Or, les oeuvres de la chair sont manifestes, ce sont l’impudicité, l’impureté, la dissolution, l’idolâtrie, la magie, les inimitiés, les querelles, les jalousies, les animosités, les disputes, les divisions, les sectes, l’envie, l’ivrognerie, les excès de table, et les choses semblables. Je vous dis d’avance, comme je l’ai déjà dit, que ceux qui commettent de telles choses n’hériteront point le royaume de Dieu (Galates 5: 19-21).

Peut-être vous rappelez-vous, si même vous l’avez lu, de mon message intitulé « Le chrétien célibataire et l’impudicité ». Dans mon discours, j’ai bien sur parlé de la fornication, et fait quelques allusions à la luxure. Ces mauvaises passions, parfaitement reconnaissables, sont le type d’une réalité négative : l’idolâtrie.

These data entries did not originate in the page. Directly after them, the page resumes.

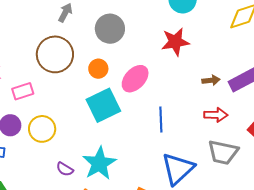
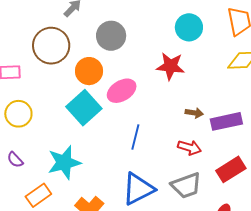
orange circle: (98, 69) -> (89, 71), size x1.4
cyan square: (103, 105) -> (84, 108), turned -32
gray trapezoid: (223, 152) -> (186, 185), turned -48
purple semicircle: (65, 169) -> (15, 160), moved

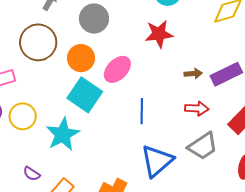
purple semicircle: (15, 160) -> (32, 174), moved
cyan star: (64, 162) -> (63, 134), moved

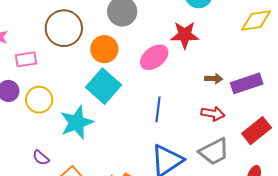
pink ellipse: (117, 69) -> (154, 57), moved

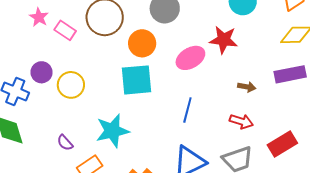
pink rectangle: (26, 59) -> (65, 30), moved, turned 35
purple rectangle: (247, 83) -> (290, 74), moved
cyan square: (104, 86) -> (136, 80), turned 36
cyan star: (77, 123) -> (112, 131), moved

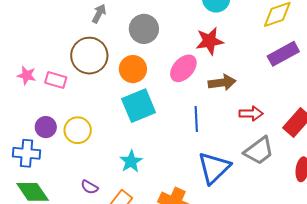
brown arrow: (247, 87) -> (222, 83), moved, size x1.5
cyan star: (112, 131) -> (131, 161), size x0.7

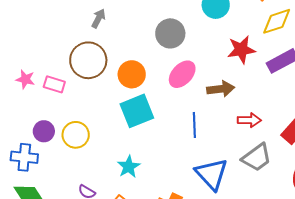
gray circle: (144, 29) -> (170, 33), moved
red star: (210, 41) -> (241, 50), moved
blue triangle: (214, 168) -> (212, 174), turned -30

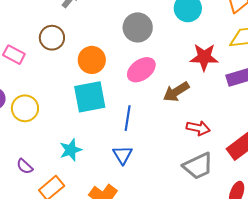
brown circle: (88, 60) -> (52, 38), size x0.7
brown arrow: (221, 89) -> (176, 92), turned 144
blue line: (194, 125) -> (128, 118), moved
blue triangle: (212, 174) -> (123, 155), moved, size x0.6

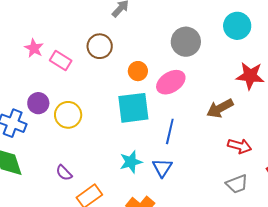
orange circle: (92, 60) -> (138, 71), size x0.7
pink ellipse: (141, 70) -> (171, 82), moved
cyan star: (71, 150) -> (131, 162), moved
gray trapezoid: (198, 166) -> (237, 184), size x0.7

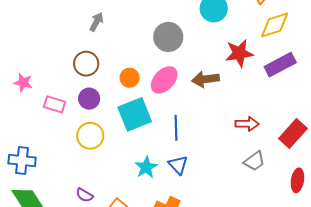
pink rectangle: (61, 61) -> (55, 104), moved
purple circle: (38, 103) -> (89, 99), moved
brown arrow: (220, 108) -> (205, 79), moved, turned 36
yellow circle: (68, 115) -> (90, 136), moved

L’idolâtrie est de la fornication spirituelle : Babylone la grande, l’église catholique romaine en est l’image. C’est pourquoi aussi, on l’appelle « la mère des impudiques et des abominations de la terre. Non seulement des impudiques, mais aussi de tout le mystère contre nature, et contre tout ce qui est sacré.

Le monde entier est à l’image de Babylone, il est Babylone. Tout ce qui habite le monde matériel est corrompue, même le corps mortel du croyant. Mais à la consommation de la sanctification, il sera ressuscité à l’image du corps de gloire de Jésus : c’est la rédemption.

Lorsque nous naissons de l’Esprit, nous faisons un pas hors de ce corps de mort. Toutefois, nous y habitons encore jusqu’à sa mort ou son engloutissement dans la vie. Le travail de l’Esprit n’est pas manifesté dans la gloire avant le temps, mais nous témoignons d’avance de l’espérance.

En effet, Il opère la croix de Christ, Sa mort, afin que nous jouissions d’une expression de vie comme prémices. Ceci est le prodige d’une ambassade dans un monde qui n’est que ténèbres et abominations. A mesure que nous expérimentons Sa mort, nous avons à nous réjouir dans le royaume de vie opposé à Babylone.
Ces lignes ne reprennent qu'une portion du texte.